Brief: If a line of the listing contains the string "para", return that line.

Provided records:
* * * * *

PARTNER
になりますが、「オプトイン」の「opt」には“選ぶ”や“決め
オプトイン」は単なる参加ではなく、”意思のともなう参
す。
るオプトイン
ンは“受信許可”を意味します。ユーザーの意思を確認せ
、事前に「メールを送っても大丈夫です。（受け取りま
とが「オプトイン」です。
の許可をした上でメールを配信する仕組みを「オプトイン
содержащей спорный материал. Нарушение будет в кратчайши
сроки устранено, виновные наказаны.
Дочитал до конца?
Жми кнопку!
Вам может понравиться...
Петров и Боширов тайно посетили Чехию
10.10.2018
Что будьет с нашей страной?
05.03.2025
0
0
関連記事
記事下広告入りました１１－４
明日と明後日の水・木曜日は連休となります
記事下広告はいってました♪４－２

* * * * *

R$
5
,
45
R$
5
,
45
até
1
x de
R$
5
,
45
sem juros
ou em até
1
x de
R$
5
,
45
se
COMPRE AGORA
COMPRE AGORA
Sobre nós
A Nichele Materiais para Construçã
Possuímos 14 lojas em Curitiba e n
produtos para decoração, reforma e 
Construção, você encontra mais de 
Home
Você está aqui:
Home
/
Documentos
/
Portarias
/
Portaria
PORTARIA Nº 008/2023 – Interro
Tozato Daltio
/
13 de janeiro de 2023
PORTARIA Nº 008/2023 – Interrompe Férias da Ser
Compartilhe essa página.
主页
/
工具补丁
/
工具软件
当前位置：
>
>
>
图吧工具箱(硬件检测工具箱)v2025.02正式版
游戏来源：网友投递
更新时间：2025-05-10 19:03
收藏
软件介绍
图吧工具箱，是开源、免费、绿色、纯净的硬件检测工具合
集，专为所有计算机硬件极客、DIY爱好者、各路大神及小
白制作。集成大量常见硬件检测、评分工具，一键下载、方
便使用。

* * * * *

Response area:
A Nichele Materiais para Construçã
produtos para decoração, reforma e 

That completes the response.